§ EXERCISE INSTRUCTIONS:
Whichever lines of the entries hold the word "refactor" should be identified and copied.

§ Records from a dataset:
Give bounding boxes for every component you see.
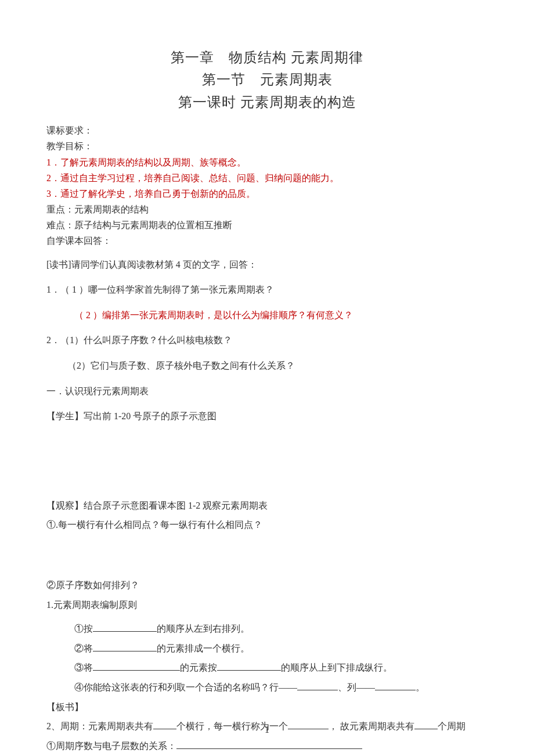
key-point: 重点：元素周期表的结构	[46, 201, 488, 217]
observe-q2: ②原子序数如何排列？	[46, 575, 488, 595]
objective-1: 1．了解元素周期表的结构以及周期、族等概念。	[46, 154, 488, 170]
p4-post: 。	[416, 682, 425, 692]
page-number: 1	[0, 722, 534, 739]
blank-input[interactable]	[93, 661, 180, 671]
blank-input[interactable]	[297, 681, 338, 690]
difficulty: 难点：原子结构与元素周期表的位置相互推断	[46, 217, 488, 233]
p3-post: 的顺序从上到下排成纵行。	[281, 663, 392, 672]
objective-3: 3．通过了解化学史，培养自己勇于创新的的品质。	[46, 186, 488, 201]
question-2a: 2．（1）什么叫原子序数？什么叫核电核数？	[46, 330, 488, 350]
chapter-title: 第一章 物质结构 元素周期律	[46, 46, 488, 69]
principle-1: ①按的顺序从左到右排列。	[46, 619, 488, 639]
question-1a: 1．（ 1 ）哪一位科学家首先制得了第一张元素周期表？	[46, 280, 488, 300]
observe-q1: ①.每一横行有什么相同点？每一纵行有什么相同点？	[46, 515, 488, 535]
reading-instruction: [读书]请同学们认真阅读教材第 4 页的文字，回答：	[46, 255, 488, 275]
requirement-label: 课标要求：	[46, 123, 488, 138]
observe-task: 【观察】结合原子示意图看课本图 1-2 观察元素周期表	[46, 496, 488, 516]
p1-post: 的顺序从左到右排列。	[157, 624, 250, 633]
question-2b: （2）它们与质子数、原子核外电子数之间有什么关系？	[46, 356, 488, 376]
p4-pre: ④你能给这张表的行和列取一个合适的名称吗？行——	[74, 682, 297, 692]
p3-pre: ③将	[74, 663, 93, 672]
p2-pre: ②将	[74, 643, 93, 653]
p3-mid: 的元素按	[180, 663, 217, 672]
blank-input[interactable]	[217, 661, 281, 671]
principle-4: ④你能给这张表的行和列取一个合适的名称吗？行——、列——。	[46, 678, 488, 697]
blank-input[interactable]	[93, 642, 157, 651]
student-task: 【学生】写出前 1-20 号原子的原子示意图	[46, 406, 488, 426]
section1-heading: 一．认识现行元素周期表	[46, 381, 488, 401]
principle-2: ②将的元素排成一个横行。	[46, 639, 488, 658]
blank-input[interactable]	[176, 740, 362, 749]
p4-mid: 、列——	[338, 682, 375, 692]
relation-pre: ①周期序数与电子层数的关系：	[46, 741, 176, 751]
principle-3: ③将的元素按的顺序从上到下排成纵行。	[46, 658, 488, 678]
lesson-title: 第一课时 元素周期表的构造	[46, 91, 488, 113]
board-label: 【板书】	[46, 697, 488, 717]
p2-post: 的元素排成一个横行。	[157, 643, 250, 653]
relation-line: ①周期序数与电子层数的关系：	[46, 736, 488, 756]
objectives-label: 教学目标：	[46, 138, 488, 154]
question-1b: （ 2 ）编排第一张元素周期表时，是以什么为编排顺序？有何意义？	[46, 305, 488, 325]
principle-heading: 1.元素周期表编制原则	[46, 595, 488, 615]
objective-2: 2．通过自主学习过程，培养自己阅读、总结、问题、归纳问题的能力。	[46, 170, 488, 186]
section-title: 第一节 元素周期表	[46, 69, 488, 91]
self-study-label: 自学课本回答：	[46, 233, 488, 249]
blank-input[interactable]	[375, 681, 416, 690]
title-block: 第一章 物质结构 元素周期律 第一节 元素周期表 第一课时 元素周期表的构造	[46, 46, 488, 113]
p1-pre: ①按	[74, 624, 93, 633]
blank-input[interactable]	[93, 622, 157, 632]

--

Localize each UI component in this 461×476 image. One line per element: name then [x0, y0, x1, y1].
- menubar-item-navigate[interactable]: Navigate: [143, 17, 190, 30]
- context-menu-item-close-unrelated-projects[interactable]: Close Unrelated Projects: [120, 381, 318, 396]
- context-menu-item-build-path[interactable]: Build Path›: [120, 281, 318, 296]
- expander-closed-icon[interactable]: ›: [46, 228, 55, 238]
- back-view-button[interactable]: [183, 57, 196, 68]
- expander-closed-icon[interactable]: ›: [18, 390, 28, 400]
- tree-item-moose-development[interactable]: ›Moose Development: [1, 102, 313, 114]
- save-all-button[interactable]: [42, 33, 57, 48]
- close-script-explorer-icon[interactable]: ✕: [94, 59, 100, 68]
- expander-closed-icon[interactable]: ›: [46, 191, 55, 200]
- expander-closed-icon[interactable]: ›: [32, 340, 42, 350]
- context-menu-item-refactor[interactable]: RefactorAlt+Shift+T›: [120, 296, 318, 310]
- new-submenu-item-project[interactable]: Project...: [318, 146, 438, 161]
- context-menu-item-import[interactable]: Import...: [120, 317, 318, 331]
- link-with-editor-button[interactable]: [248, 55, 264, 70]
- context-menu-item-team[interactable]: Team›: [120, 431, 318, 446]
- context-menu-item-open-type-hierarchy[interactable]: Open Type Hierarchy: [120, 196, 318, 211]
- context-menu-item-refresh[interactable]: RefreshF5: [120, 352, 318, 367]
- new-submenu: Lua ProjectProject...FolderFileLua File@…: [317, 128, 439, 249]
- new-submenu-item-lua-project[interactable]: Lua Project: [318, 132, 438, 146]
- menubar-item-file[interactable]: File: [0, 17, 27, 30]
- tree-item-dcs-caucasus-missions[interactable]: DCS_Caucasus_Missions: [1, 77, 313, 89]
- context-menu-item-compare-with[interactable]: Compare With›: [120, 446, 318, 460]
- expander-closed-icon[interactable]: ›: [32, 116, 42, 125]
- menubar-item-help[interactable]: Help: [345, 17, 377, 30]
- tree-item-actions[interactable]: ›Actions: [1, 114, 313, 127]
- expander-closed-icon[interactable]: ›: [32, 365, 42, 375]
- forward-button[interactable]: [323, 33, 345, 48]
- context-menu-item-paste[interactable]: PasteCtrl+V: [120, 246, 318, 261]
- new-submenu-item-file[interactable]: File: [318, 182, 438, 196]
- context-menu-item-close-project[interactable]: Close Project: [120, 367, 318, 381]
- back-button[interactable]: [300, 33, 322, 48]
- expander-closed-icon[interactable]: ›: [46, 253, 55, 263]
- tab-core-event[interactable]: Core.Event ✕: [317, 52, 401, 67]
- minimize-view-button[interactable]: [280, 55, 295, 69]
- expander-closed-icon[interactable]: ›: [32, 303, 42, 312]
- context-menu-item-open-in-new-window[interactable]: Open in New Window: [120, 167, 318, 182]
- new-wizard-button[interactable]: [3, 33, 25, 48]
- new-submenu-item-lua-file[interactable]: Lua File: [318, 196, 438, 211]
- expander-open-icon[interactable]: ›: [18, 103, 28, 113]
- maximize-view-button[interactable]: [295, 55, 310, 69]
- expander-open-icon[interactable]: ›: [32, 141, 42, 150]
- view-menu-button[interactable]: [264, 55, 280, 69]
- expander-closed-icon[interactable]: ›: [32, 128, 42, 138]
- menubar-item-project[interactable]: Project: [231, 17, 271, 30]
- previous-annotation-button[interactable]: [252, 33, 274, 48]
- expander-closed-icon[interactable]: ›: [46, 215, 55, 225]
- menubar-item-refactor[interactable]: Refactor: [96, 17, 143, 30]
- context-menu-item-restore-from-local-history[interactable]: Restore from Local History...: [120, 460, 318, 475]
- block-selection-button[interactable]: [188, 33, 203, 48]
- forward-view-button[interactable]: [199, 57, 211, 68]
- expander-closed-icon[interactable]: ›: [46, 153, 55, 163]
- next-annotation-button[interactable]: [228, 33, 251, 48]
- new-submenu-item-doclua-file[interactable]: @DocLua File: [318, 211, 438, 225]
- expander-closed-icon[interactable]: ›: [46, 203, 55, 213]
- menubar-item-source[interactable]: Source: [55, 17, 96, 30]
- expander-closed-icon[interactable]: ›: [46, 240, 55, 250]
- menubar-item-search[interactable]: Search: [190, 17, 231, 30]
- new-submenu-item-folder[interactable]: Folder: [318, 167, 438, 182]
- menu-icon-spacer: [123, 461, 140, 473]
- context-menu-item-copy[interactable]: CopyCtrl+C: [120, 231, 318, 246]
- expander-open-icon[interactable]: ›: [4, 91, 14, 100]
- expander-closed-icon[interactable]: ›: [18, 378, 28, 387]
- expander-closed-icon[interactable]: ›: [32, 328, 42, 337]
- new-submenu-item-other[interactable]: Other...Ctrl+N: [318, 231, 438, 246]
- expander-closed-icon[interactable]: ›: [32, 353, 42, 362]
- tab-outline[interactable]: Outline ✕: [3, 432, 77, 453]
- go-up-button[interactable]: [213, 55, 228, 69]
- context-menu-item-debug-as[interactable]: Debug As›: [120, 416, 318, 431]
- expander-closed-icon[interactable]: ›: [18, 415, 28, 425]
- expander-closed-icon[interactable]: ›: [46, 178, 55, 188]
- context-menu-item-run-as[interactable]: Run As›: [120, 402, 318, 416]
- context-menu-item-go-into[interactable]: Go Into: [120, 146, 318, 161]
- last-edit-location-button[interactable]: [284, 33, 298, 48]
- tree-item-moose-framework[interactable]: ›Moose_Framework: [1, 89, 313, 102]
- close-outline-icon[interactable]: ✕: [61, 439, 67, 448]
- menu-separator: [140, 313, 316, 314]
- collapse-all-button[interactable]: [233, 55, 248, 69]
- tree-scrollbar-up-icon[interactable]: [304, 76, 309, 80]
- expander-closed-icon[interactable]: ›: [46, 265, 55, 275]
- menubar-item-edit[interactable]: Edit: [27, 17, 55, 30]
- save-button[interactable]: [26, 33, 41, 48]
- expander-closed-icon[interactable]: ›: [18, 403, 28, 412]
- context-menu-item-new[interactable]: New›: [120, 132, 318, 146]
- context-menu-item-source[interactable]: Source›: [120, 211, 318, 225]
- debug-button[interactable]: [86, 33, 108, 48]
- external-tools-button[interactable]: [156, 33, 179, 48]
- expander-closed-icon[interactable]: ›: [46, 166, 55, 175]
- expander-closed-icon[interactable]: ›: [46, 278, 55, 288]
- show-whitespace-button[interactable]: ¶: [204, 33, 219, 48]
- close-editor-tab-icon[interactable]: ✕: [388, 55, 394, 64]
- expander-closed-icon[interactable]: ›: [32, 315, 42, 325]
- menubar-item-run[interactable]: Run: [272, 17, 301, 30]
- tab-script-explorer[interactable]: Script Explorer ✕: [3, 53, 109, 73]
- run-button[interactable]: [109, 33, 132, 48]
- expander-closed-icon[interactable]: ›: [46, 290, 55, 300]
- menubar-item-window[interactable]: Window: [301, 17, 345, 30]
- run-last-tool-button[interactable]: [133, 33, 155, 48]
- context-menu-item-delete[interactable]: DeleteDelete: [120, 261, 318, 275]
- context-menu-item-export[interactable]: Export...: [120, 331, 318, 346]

§ ANSWER FOR THE TASK:
- context-menu-item-refactor[interactable]: RefactorAlt+Shift+T›: [120, 296, 318, 310]
- menubar-item-refactor[interactable]: Refactor: [96, 17, 143, 30]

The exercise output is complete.